One of the topics most likely to get an argument going is global warming. Whether you want to blame the issue on political agenda, seasonal or cyclic fluctuation, a conspiracy, mere attempts to gain funding, apocalyptic hysterics, or whatever, with the accumulated evidence built over time, we have to appear insane to deny facts that are as obvious as the sun rising in the east. To find answers to the global warming issue, we need only go to the polar caps. The polar regions are to the earth what physical vital signs are to us and our overall health. For the truth, rather than rely on groups that visit the polar regions for a couple months and leave, or politicians who can gather information and statistics that can be selectively slanted to prove any given point of view, we need to seek out those that have observed polar trends in weather and nature for decades. They are the ones in the position to give the best unbiased report on conditions, trends, and apparent consequences. While scientists and politicians will still argue over the ultimate long-term consequences of global warming, like the sun rising in the east, the obvious facts should be---well, obvious.
In their Oct.,2010, issue, Cruising World printed an article by one of their favorite cruising and writing teams, Deborah Shapiro and Rolf Bjelke, of the 40-foot ketch Northern Light. The article, “Home, Sweet Home,” was about their return to a peninsula on Antarctica that had been home for an entire winter a decade before. Their observations on the changes that have occurred there, which are on-going, are clear, indisputable, and scary, and their words need to reach as wide an audience as possible. When I wrote Cruising World for permission to reprint just the last couple columns of the article, I made the point that I felt paddlers are probably even more closely tied to nature than sailors, and that you too would be interesting in this report. Cruising World sent my inquiry directly to Shapiro and Bjelke, who graciously consented to the reprint.
Rolf Bjelke
Deborah Shapiro
“On a windy, snowy, low-visibility day, we finally reach Hovgaard Island. Standing on a hill next to our winter-over anchorage, I turn 360-degrees to reacquaint myself with the magnificent alpine scenery. As the exhilaration of arrival wears off, it dawns on us how dramatically the landscape has changed. There’s a lot less snow and ice than when we left in 1992. And the snow line is much higher. “Look, Rolf,” I say pointing across the bare rocks. “That pool over there stayed frozen when we were here. And the area around it was always snow covered. We skied here year-round!”
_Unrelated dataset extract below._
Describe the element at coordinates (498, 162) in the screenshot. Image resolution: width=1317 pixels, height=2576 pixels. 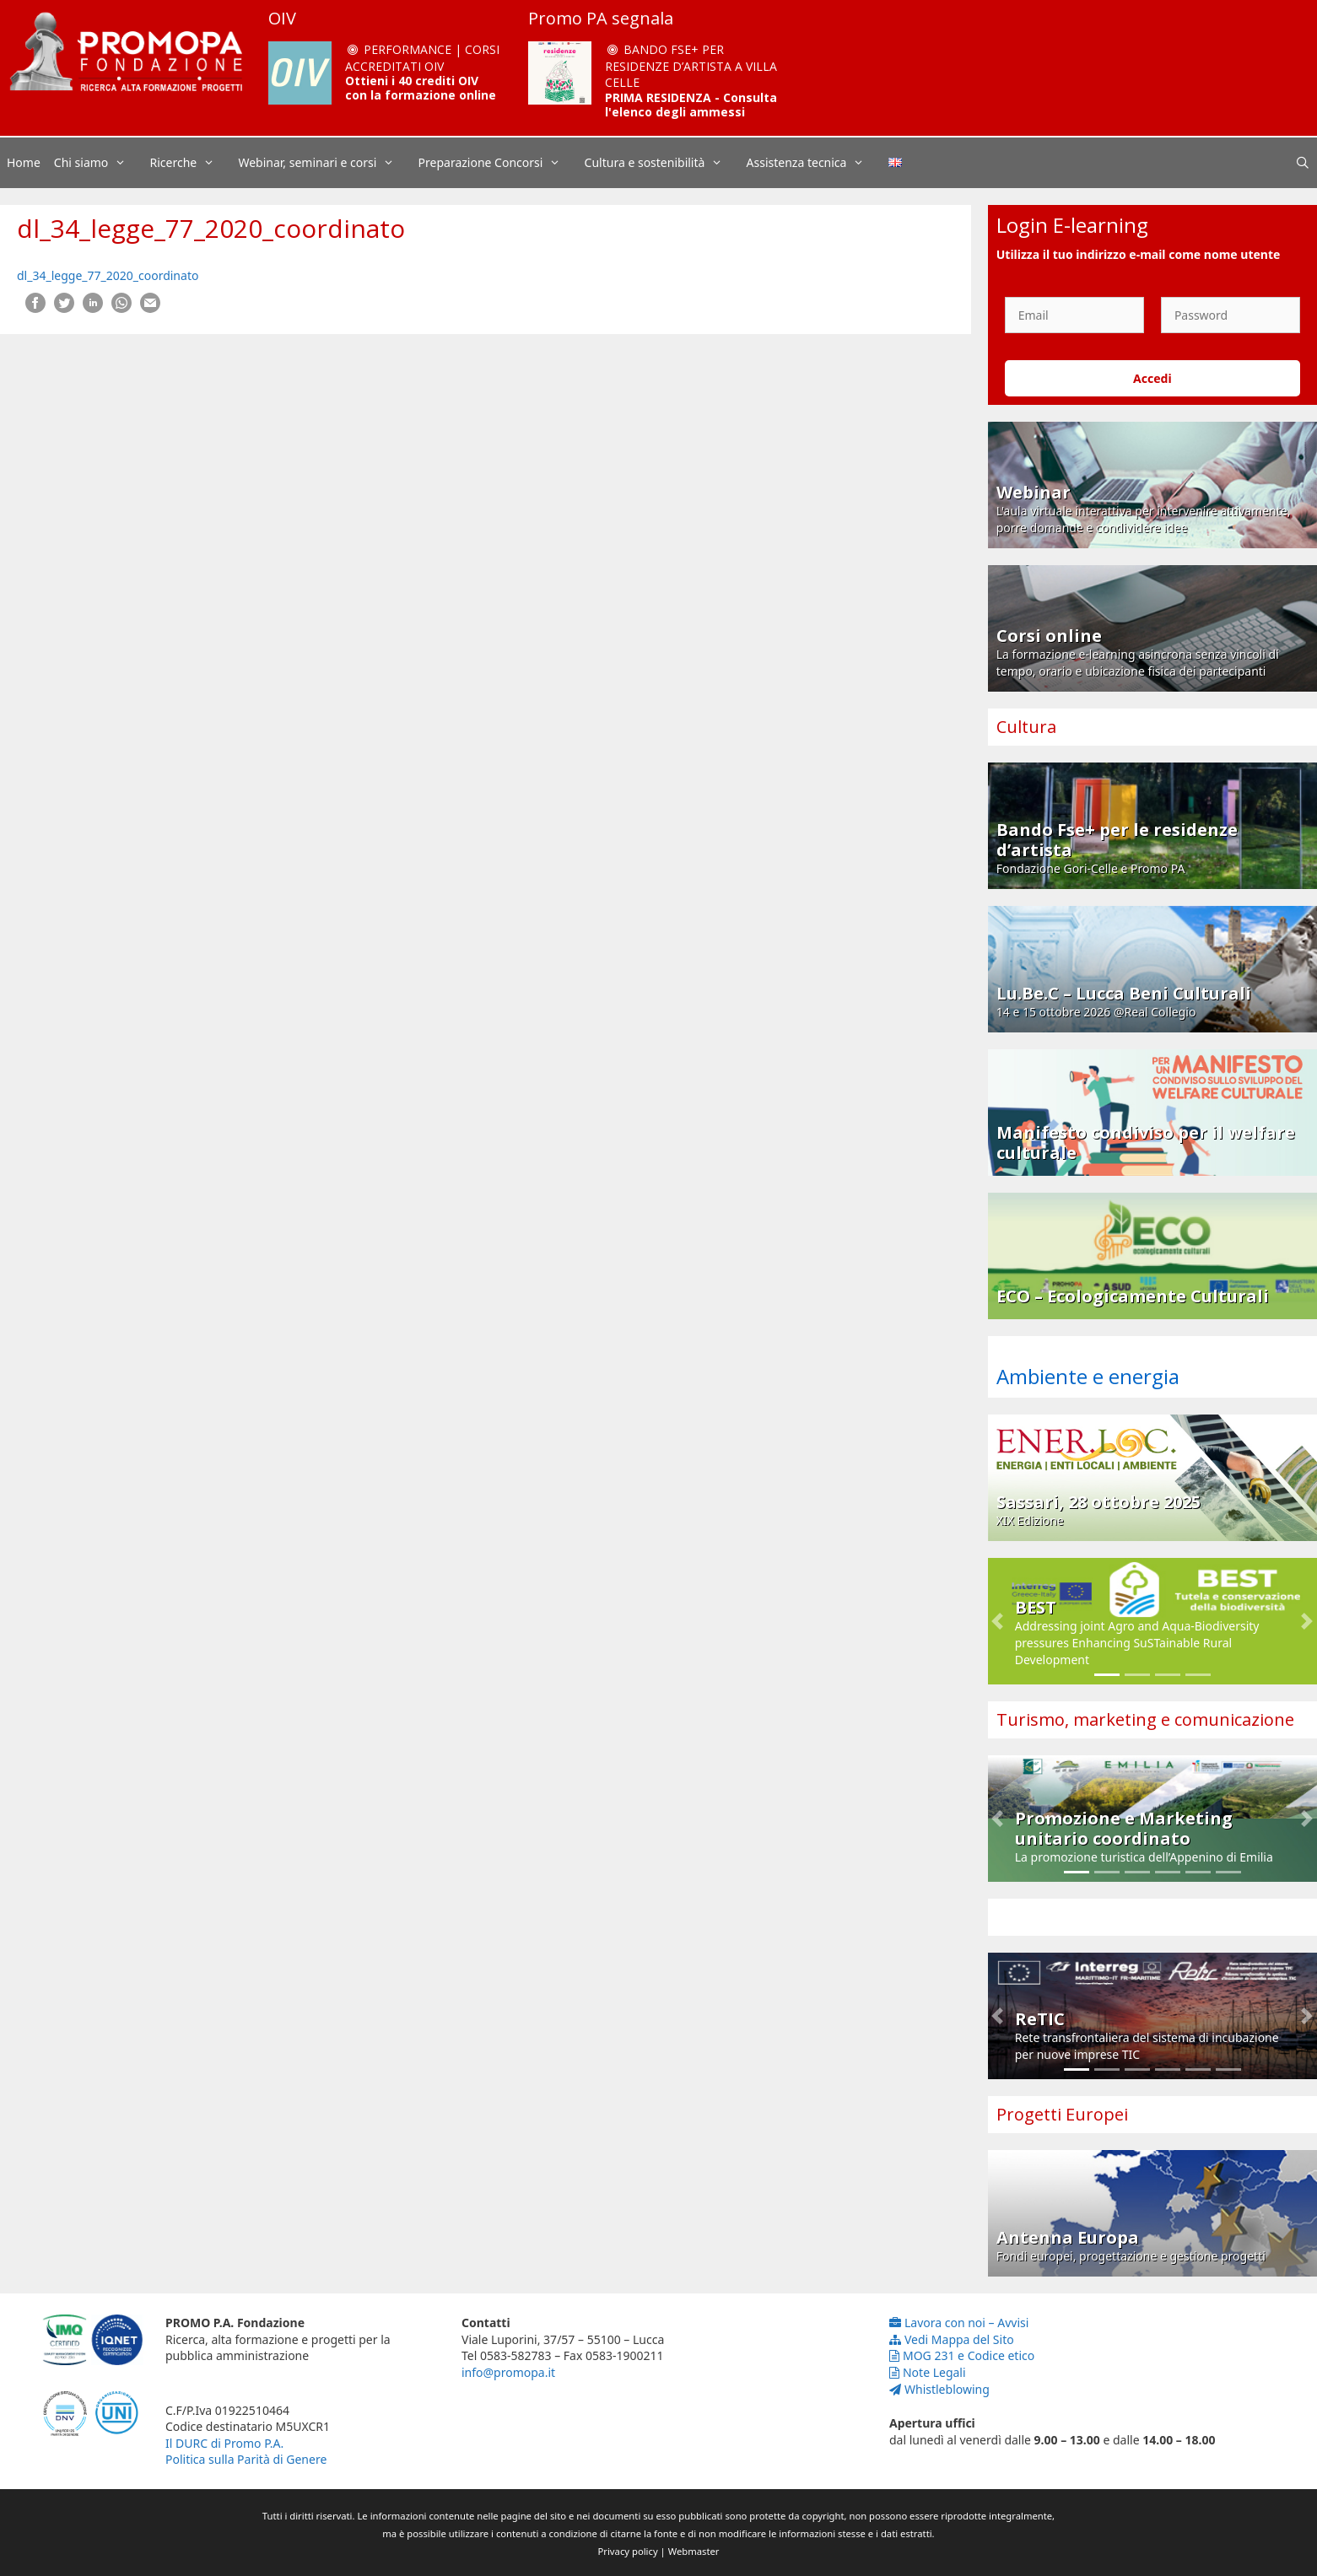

“Rolf doesn’t answer me right away. He closes his eyes and shakes his head slowly in disbelief. Then he remarks softly, “Remember what an issue drinking water was for us? Well, no one needs to melt snow or ice any more?” I touch his arm, and we both turn our gaze to the melt water running in rivulets and streams down the rocks.”
“Neighboring Pleneau Island is also remarkably different. Its south side used to slant toward sea level, and the slant provided ice caves to examine and ice walls to climb. That face is now vertical. Our playground has evaporated, as have the snowcaps on the small adjacent islets. Two ice tongues that slanted away from the top and had provided ski access are now gone. These changes represent the loss of millions of cubic yards of snow.”
“After scouting around the island group, we realize that both animal and bird life have changed substantially. The gentoo-penguin population” (preferring ice-free areas and nesting on bare stone, grass or moss-covered areas) “has exploded. The rookery that covered a corner of the island now rings 50 percent of the coast. And due to less snow cover, gentoos now nest on rocky areas and at higher altitudes than before. In contrast, the cormorant colony has dwindled, and although the few remaining adult birds look healthy, their nests are of remarkably poor quality, compared with those we saw last time. And their chicks are in poor shape. No surprise, they beg and beg for food, yet remain unfed. And the biggest surprise: There’s moss growing on the islands’ northern slopes! It hits us that the Antarctic Peninsula has started to resemble the South Shetlands of 15 years ago.”
“Back then, when we wintered at Hovgaard, we sent observations to various scientists working at Palmer Station. When we now send an email to ecologist Bill Fraser describing the changes in bird populations, he replied that our observations parallel theirs and that, indeed the recent changes in the state of the peninsula are staggering. He sums them up: glaciers retreating, ice shelves disappearing, air and water temperatures up, krill biomass” (the foundation of the food chain) “down, Adelie penguin populations collapsing, cormorant and chin-strap penguin populations down, but gentoo penguin numbers increasing---up to 6,000 percent near Palmer Station. The conclusion? The entire ecosystem along the Antarctic Peninsula is being transformed---from a polar to a subpolar one.”